The Obregón is a Mexican designed semi-automatic pistol designed in the mid-1930s by the mechanical engineer Alejandro Obregón.

== History ==
The pistol's patent was registered in 1934 in Mexico and in 1938 in USA. Fewer than 1,000 of these pistols were produced at the national armory, Fabrica de Armas Mexico, in Mexico City between 1934 and 1938. It was not a sales success, nor was it commissioned by the Mexican government. Some were acquired by private purchases by Mexican soldiers with the pistol issued to Mexican police officers.

== Design ==
The Obregón uses the same .45 caliber ammunition as the Colt 1911 and it resembles the 1911 in overall appearance, frame size and weight. However it features a rotating barrel locking system. This system employs a diagonal cam on the rear of the barrel sliding against a diagonal receiver-mounted groove that rotates the barrel.
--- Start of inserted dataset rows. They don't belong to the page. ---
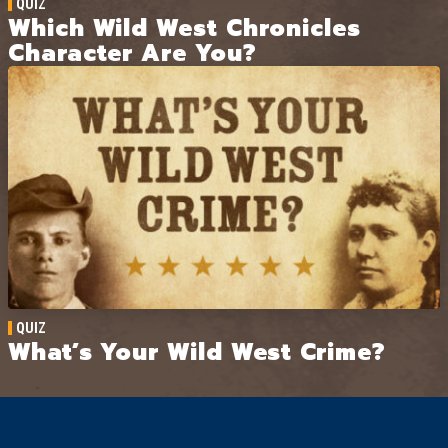
QUIZ
Which Wild West Chronicles
Character Are You?
QUIZ
What’s Your Wild West Crime?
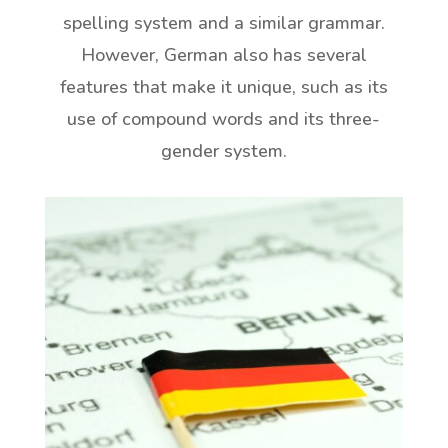
spelling system and a similar grammar.
However, German also has several
features that make it unique, such as its
use of compound words and its three-
gender system.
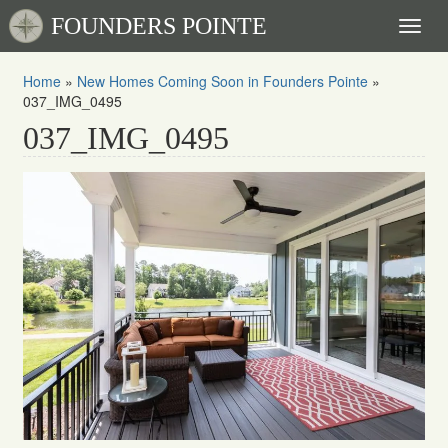
FOUNDERS POINTE
Toggl
naviga
Home
»
New Homes Coming Soon in Founders Pointe
»
037_IMG_0495
037_IMG_0495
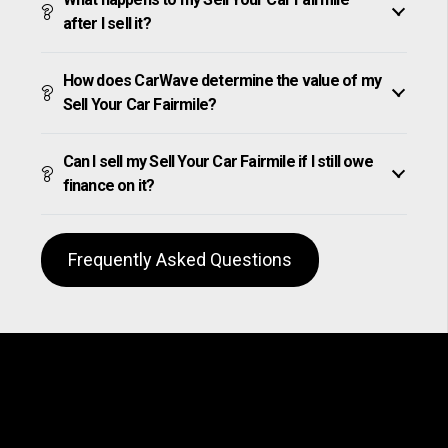
after I sell it?
How does CarWave determine the value of my
Sell Your Car Fairmile?
Can I sell my Sell Your Car Fairmile if I still owe
finance on it?
Frequently Asked Questions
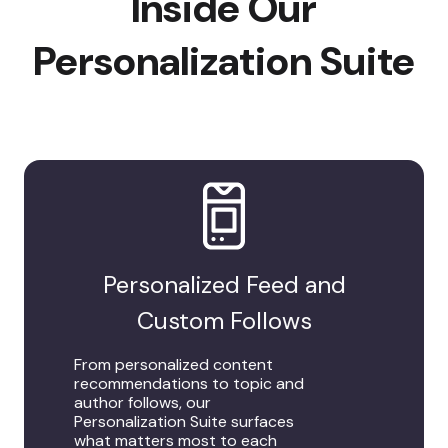
Inside Our
Personalization Suite
Personalized Feed and
Custom Follows
From personalized content
recommendations to topic and
author follows, our
Personalization Suite surfaces
what matters most to each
This is like the Austro-Hungarian Steyr M1912 pistol, unlike the "swinging link and pin" of the Colt M1911 series. The pistol disassembles similarly to the 1911 and one of the Obregón's design simplifications is that the safety switch and the slide lock are a single unit.

It received strong criticism for its resemblance to the Colt M1911, but it was more reliable to control and more aesthetically pleasing, which is why it is highly valued among gun collectors, to the point that examples in good condition are often valued at up to $5,000 USD.